- _Your goal_: Below are several entries. Transcribe exactly those lines that fall from the one with "Nov 11 (203, 1534)" through the one with "Хорошо (65, 2526)", end lines included.
Extracted information below:
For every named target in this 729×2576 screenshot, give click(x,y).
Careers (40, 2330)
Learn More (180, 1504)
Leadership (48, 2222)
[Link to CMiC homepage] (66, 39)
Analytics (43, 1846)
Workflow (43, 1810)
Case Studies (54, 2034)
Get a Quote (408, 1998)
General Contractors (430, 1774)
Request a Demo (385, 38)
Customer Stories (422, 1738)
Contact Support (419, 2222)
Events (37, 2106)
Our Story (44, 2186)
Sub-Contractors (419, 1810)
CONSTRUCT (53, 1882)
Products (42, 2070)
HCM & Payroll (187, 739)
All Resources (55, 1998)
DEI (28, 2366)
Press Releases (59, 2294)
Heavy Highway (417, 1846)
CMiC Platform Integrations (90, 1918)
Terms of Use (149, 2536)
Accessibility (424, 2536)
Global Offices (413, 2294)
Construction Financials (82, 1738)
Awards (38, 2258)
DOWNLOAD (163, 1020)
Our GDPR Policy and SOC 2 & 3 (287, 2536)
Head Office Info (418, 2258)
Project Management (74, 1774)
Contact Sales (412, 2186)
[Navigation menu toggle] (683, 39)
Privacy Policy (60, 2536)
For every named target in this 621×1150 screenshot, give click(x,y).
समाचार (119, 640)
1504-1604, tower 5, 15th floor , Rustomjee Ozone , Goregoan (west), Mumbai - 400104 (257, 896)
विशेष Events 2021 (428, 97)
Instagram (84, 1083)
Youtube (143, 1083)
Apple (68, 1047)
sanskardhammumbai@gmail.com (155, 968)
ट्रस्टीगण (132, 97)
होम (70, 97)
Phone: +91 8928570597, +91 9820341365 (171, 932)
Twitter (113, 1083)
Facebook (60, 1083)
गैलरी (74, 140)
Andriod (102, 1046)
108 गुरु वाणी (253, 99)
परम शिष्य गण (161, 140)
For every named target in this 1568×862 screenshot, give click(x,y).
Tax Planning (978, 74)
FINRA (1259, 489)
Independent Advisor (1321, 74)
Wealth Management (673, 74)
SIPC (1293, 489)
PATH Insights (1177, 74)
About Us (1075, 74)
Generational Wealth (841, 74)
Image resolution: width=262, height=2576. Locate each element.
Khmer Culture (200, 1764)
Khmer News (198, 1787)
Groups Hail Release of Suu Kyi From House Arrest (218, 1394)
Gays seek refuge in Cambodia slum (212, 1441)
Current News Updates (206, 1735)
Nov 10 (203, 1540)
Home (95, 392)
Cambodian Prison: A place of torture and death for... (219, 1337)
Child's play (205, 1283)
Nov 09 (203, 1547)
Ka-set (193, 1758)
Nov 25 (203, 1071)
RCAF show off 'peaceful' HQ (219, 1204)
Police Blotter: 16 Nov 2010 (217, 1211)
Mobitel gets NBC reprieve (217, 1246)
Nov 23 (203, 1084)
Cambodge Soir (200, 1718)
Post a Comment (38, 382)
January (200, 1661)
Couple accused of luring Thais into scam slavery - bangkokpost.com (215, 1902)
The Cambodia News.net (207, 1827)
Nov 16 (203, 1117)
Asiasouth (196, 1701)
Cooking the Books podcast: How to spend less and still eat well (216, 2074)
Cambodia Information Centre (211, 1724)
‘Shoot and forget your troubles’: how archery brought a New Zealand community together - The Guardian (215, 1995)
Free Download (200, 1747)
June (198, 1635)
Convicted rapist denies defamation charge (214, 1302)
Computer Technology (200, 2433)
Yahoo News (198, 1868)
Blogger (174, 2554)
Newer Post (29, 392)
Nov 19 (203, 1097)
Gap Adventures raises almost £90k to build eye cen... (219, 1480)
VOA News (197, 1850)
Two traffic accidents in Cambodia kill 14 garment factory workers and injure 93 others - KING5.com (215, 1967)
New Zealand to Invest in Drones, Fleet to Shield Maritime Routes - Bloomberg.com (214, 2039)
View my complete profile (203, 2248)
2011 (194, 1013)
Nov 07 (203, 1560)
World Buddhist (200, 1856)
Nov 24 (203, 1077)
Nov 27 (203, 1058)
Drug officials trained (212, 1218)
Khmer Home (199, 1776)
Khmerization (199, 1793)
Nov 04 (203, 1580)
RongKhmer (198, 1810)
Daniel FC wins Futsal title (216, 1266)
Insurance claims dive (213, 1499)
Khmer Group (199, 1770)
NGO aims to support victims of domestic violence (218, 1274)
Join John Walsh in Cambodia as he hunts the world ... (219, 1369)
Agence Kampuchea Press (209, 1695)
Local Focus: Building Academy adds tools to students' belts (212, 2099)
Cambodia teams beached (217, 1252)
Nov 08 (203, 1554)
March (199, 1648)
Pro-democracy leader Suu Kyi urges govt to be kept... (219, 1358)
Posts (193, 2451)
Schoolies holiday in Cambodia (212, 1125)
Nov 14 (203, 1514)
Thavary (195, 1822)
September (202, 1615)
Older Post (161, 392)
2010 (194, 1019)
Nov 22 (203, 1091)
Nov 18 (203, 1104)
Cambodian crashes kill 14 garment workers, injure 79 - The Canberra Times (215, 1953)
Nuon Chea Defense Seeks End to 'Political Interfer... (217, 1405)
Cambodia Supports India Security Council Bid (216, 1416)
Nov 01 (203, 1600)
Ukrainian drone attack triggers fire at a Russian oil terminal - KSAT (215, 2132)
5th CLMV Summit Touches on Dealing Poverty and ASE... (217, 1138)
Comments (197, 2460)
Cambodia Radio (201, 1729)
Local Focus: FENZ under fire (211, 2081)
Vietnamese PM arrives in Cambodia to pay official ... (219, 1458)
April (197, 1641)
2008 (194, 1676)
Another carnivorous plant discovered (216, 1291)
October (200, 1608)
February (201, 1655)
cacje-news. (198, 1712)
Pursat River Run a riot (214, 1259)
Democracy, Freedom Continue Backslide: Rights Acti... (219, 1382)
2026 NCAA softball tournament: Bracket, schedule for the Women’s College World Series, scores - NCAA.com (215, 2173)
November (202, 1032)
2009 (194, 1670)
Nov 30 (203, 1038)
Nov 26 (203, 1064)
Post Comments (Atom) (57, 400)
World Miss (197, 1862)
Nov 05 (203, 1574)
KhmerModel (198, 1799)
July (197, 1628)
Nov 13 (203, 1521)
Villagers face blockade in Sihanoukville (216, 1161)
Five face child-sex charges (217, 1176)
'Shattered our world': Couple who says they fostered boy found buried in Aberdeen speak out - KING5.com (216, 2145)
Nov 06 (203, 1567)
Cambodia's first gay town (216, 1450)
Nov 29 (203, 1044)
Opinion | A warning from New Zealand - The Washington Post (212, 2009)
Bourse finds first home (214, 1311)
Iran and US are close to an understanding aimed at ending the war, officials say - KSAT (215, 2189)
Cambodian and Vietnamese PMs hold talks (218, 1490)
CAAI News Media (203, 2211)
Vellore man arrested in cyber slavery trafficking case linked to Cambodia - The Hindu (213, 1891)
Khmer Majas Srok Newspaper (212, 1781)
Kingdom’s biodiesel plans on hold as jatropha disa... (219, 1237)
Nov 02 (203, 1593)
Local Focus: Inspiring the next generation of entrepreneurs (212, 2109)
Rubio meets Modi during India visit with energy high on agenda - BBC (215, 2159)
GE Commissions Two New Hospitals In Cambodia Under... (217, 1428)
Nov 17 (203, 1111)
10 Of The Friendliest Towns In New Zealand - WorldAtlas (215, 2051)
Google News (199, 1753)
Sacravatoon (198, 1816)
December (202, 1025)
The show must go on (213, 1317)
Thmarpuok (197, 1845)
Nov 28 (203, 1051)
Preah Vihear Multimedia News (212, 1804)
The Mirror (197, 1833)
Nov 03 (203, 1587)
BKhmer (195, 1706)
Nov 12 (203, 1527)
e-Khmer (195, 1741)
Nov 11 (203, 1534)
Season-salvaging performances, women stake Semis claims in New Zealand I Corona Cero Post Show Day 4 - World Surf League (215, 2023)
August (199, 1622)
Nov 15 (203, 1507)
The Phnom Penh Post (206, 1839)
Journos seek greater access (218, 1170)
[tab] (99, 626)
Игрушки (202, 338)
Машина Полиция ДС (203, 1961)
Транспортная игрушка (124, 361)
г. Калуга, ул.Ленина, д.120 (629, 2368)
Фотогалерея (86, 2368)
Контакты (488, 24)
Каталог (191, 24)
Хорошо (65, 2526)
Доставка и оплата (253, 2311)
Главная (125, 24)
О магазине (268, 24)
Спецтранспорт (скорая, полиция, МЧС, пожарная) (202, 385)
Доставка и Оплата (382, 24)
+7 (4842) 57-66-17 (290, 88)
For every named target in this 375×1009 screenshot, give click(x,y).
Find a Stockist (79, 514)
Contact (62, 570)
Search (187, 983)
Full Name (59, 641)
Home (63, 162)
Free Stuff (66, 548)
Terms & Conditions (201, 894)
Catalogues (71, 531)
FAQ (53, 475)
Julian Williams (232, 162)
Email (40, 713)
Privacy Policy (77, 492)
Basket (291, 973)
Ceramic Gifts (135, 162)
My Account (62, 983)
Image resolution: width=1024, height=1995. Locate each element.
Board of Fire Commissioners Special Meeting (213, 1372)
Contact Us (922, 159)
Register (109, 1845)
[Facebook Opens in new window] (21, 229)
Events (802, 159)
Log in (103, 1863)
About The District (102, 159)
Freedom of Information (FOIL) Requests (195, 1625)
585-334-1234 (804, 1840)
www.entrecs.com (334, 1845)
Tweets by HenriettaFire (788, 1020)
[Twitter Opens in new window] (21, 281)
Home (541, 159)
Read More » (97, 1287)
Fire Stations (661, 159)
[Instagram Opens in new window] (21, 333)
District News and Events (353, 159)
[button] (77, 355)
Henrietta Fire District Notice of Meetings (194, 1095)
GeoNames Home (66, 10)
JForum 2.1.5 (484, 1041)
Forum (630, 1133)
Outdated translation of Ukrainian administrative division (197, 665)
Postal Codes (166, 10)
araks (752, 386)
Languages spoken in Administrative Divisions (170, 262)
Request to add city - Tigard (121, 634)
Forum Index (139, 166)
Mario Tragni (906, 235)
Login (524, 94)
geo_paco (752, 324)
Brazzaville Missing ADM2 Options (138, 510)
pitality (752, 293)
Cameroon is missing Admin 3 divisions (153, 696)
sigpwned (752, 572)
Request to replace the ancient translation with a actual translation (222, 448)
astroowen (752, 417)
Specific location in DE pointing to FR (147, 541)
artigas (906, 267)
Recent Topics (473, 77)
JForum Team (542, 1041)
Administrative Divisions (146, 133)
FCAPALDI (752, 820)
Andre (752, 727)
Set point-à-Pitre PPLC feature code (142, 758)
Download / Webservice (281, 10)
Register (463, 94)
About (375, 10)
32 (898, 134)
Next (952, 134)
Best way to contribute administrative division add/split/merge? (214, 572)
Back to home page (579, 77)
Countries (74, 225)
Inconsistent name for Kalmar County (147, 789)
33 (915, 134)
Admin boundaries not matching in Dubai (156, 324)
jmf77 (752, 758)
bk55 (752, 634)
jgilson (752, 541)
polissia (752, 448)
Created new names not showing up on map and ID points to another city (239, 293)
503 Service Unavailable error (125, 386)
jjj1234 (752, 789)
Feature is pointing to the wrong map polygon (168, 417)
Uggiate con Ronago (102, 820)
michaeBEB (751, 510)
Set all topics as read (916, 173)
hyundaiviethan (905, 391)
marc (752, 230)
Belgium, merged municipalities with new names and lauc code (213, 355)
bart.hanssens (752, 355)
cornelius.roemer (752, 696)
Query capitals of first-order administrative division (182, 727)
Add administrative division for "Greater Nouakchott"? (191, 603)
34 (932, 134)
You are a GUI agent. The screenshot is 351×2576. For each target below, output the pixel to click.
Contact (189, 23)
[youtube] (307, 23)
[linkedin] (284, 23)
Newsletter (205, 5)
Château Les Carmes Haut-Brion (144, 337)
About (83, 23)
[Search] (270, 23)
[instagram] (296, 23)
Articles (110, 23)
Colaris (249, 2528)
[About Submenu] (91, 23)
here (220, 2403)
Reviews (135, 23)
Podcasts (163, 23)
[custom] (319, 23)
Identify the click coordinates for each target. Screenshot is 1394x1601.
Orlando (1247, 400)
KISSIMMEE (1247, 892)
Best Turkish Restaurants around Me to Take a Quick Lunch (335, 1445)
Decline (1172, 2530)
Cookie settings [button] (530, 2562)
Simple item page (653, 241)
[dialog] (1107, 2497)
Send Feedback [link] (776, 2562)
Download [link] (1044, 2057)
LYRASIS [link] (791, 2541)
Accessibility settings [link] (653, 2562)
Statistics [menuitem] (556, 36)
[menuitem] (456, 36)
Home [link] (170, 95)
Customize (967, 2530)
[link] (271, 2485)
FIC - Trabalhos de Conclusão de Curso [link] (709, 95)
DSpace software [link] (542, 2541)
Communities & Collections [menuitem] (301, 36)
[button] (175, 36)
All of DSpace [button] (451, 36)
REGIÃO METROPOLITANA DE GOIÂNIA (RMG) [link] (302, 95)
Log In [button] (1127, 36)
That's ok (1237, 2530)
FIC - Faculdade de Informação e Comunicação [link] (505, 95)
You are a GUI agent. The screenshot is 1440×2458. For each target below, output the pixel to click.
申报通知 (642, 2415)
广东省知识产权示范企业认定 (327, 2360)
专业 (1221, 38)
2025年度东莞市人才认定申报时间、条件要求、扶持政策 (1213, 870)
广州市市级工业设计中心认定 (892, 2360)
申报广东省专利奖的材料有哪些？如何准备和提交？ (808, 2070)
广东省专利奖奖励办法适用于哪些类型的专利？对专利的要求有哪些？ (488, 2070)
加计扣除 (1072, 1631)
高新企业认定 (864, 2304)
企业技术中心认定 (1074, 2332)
End of Extracted information.
- _Problem solution_:
Nov 11 (203, 1534)
Season-salvaging performances, women stake Semis claims in New Zealand I Corona Cero Post Show Day 4 - World Surf League (215, 2023)
August (199, 1622)
Nov 15 (203, 1507)
The Phnom Penh Post (206, 1839)
Journos seek greater access (218, 1170)
[tab] (99, 626)
Игрушки (202, 338)
Машина Полиция ДС (203, 1961)
Транспортная игрушка (124, 361)
г. Калуга, ул.Ленина, д.120 (629, 2368)
Фотогалерея (86, 2368)
Контакты (488, 24)
Каталог (191, 24)
Хорошо (65, 2526)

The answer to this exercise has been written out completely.